# I should have introduced myself sooner ...



## Newwardorder (Jan 11, 2013)

... My apologies for not doing so. I'm a relatively new Master Mason, having been raised in October of 2011. I'm also a member of the Shrine and Scottish Rite. I'm a recovering journalist from Oklahoma who now sells books in Alaska. Hello, all, and thanks for having me.


----------



## widows son (Jan 11, 2013)

Greetings from Canada, and welcome to the forums


----------



## crono782 (Jan 11, 2013)

Greetings from Tejas!


----------



## sands67 (Jan 11, 2013)

Greetings from Newfoundland, Canada!!


----------



## Bro. Stewart P.M. (Jan 11, 2013)

Welcome to the Community!


----------



## cog41 (Jan 12, 2013)

Greetings from the Great State of Texas!


----------



## THurse (Jan 14, 2013)

Greetings, from Melbourne Australia.


----------



## jhale1158 (Jan 15, 2013)

Whereabouts in Oklahoma??


----------



## KSigMason (Jan 15, 2013)

Greetings from an Idaho Brother.


----------



## Newwardorder (Jan 15, 2013)

A little bit if everywhere.

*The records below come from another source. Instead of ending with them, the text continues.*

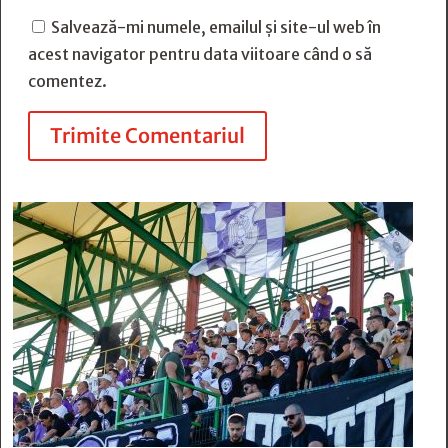
Salvează-mi numele, emailul și site-ul web în
acest navigator pentru data viitoare când o să
comentez.
Trimite Comentariul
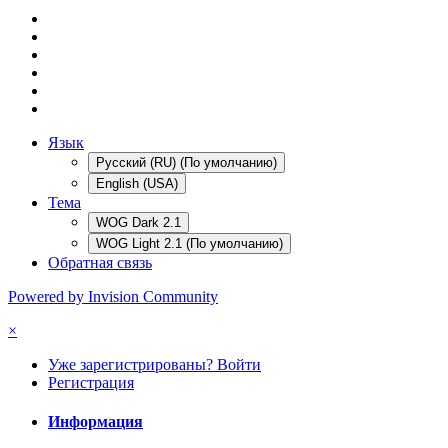
Язык
Русский (RU) (По умолчанию)
English (USA)
Тема
WOG Dark 2.1
WOG Light 2.1 (По умолчанию)
Обратная связь
Powered by Invision Community
×
Уже зарегистрированы? Войти
Регистрация
Информация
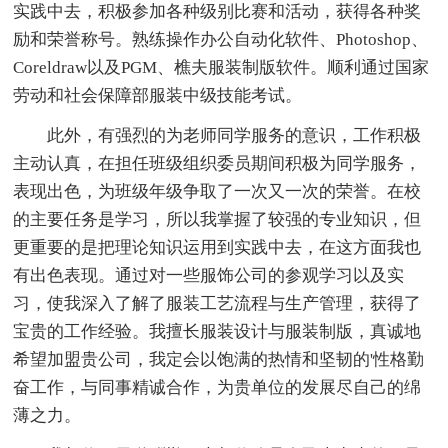
实践中去，积极参加各种级别比赛和活动，获得各种奖
励和荣誉称号。熟练操作办公自动化软件、Photoshop、
Coreldraw以及PGM、樵夫服装制版软件。顺利通过国家
劳动和社会保障部服装中级技能考试。
此外，有强烈的为老师同学服务的意识，工作积极
主动认真，在担任班级组织委员期间积极为同学服务，
表现出色，为班级年级争取了一次又一次的荣誉。在校
的主要任务是学习，所以我掌握了较强的专业知识，但
更重要的是把理论知识运用到实践中去，在这方面我也
有出色表现。通过对一些服饰公司的参观学习以及实
习，使我深入了解了服装工艺流程与生产管理，获得了
宝贵的工作经验。我擅长服装设计与服装制版，真诚地
希望加盟贵公司，我定会以饱满的热情和坚韧的'性格勤
奋工作，与同事精诚合作，为贵单位的发展尽自己的绵
薄之力。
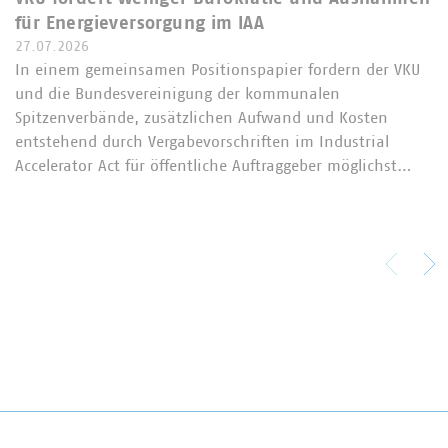
für Energieversorgung im IAA
27.07.2026
In einem gemeinsamen Positionspapier fordern der VKU
und die Bundesvereinigung der kommunalen
Spitzenverbände, zusätzlichen Aufwand und Kosten
entstehend durch Vergabevorschriften im Industrial
Accelerator Act für öffentliche Auftraggeber möglichst…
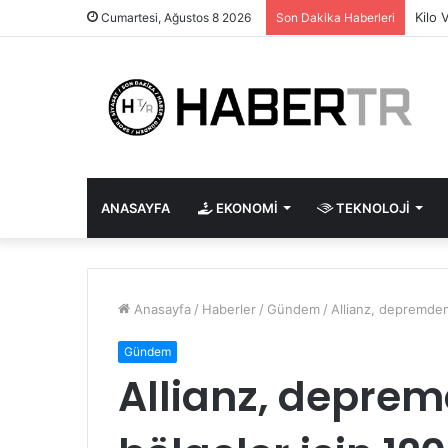
Kilo 
Cumartesi, Ağustos 8 2026
Son Dakika Haberleri
ANASAYFA
EKONOMI
TEKNOLOJI
Anasayfa
/
Haberler
/
Gündem
/
Allianz, depremden 
Gündem
Allianz, deprem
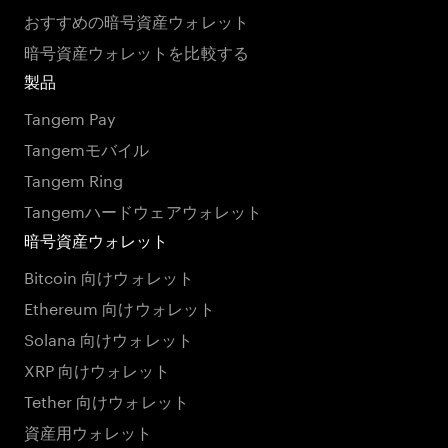
おすすめの暗号資産ウォレット
暗号資産ウォレットを比較する
製品
Tangem Pay
Tangemモバイル
Tangem Ring
Tangemハードウェアウォレット
暗号資産ウォレット
Bitcoin 向けウォレット
Ethereum 向けウォレット
Solana 向けウォレット
XRP 向けウォレット
Tether 向けウォレット
資産用ウォレット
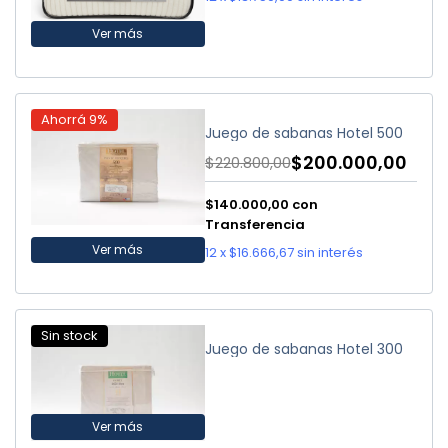
Ver más
Ahorrá
9
%
Juego de sabanas Hotel 500
$200.000,00
$220.800,00
$140.000,00
con
Transferencia
Ver más
12
x
$16.666,67
sin interés
Sin stock
Juego de sabanas Hotel 300
Ver más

I grew up in OKC, went to high school in Tulsa, then spent many years in Norman getting a couple of expensive pieces of paper. My wife's family is from Duncan, so I've spent a fair amount of time there as well.


----------



## jhale1158 (Jan 15, 2013)

Ah I'm in Chickasha! I also know Duncan very well


----------



## Ashlar76 (Jan 16, 2013)

Greetings and welcome to the forums.


----------